### DATA EXTRACT
══════════
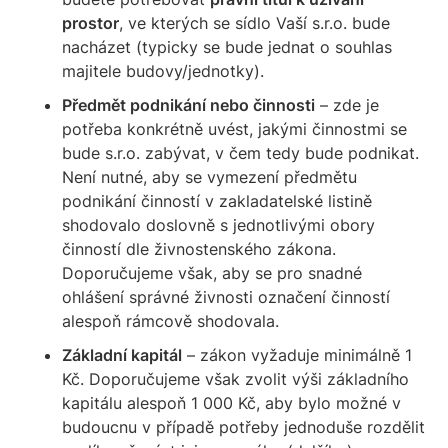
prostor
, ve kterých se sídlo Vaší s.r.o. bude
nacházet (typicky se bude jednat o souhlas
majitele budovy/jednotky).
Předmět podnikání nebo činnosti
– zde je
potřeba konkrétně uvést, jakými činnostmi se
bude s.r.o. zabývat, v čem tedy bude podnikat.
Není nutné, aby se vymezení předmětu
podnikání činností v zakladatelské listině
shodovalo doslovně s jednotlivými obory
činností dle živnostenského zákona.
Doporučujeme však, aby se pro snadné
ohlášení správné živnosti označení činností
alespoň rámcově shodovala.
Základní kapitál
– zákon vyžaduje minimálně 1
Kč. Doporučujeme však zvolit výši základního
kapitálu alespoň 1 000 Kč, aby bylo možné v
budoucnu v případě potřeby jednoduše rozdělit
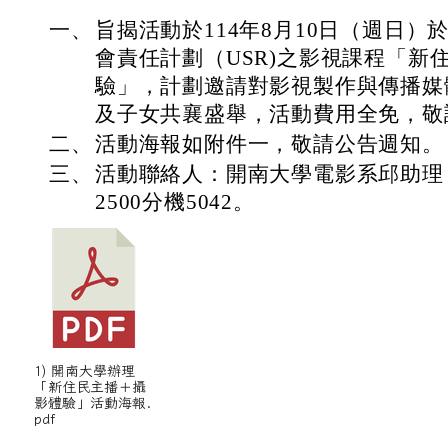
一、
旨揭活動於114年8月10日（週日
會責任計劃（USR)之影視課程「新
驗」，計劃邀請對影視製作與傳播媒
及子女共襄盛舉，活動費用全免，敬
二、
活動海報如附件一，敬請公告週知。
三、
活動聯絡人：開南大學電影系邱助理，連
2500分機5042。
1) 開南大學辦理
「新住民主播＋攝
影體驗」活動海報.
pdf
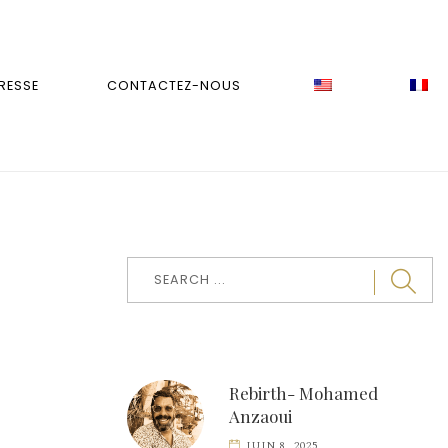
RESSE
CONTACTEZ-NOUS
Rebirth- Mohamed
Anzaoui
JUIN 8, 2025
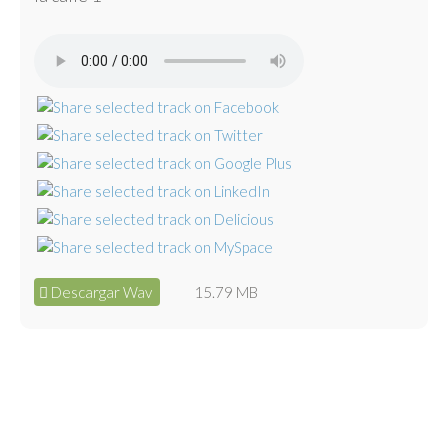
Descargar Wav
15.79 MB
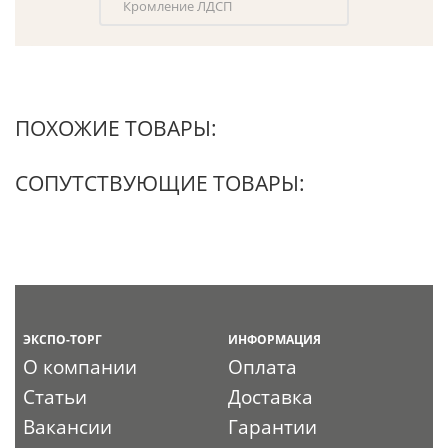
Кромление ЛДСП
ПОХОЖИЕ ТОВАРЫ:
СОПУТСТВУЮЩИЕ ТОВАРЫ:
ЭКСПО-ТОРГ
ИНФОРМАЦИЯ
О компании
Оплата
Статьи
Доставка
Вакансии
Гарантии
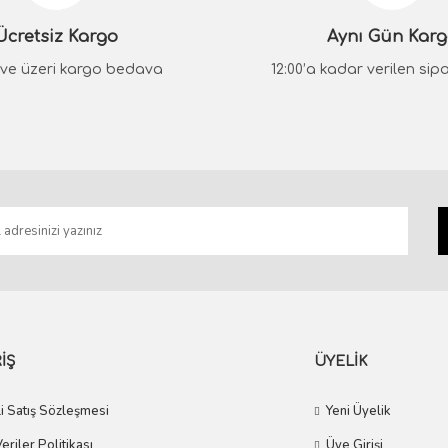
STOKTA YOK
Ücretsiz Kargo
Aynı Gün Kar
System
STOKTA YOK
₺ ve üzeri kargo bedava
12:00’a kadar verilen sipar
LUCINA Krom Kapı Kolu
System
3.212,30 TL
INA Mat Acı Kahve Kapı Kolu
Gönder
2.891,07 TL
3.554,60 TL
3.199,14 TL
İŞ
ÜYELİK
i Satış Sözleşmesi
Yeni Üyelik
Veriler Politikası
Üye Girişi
══════════
In the copy, each entry above must match exactly, and no picture may be carried over.

### YOUR RESPONSE
prostor
, ve kterých se sídlo Vaší s.r.o. bude
nacházet (typicky se bude jednat o souhlas
majitele budovy/jednotky).
Předmět podnikání nebo činnosti
– zde je
potřeba konkrétně uvést, jakými činnostmi se
bude s.r.o. zabývat, v čem tedy bude podnikat.
Není nutné, aby se vymezení předmětu
podnikání činností v zakladatelské listině
shodovalo doslovně s jednotlivými obory
činností dle živnostenského zákona.
Doporučujeme však, aby se pro snadné
ohlášení správné živnosti označení činností
alespoň rámcově shodovala.
Základní kapitál
– zákon vyžaduje minimálně 1
Kč. Doporučujeme však zvolit výši základního
kapitálu alespoň 1 000 Kč, aby bylo možné v
budoucnu v případě potřeby jednoduše rozdělit
一、
旨揭活動於114年8月10日（週日
會責任計劃（USR)之影視課程「新
驗」，計劃邀請對影視製作與傳播媒
及子女共襄盛舉，活動費用全免，敬
二、
活動海報如附件一，敬請公告週知。
三、
活動聯絡人：開南大學電影系邱助理，連
2500分機5042。
1) 開南大學辦理
「新住民主播＋攝
影體驗」活動海報.
pdf
RESSE
CONTACTEZ-NOUS
Rebirth- Mohamed
Anzaoui
JUIN 8, 2025
Descargar Wav
15.79 MB
Кромление ЛДСП
ПОХОЖИЕ ТОВАРЫ:
СОПУТСТВУЮЩИЕ ТОВАРЫ:
ЭКСПО-ТОРГ
ИНФОРМАЦИЯ
О компании
Оплата
Статьи
Доставка
Вакансии
Гарантии
STOKTA YOK
Ücretsiz Kargo
Aynı Gün Kar
System
STOKTA YOK
₺ ve üzeri kargo bedava
12:00’a kadar verilen sipar
LUCINA Krom Kapı Kolu
System
3.212,30 TL
INA Mat Acı Kahve Kapı Kolu
Gönder
2.891,07 TL
3.554,60 TL
3.199,14 TL
İŞ
ÜYELİK
i Satış Sözleşmesi
Yeni Üyelik
Veriler Politikası
Üye Girişi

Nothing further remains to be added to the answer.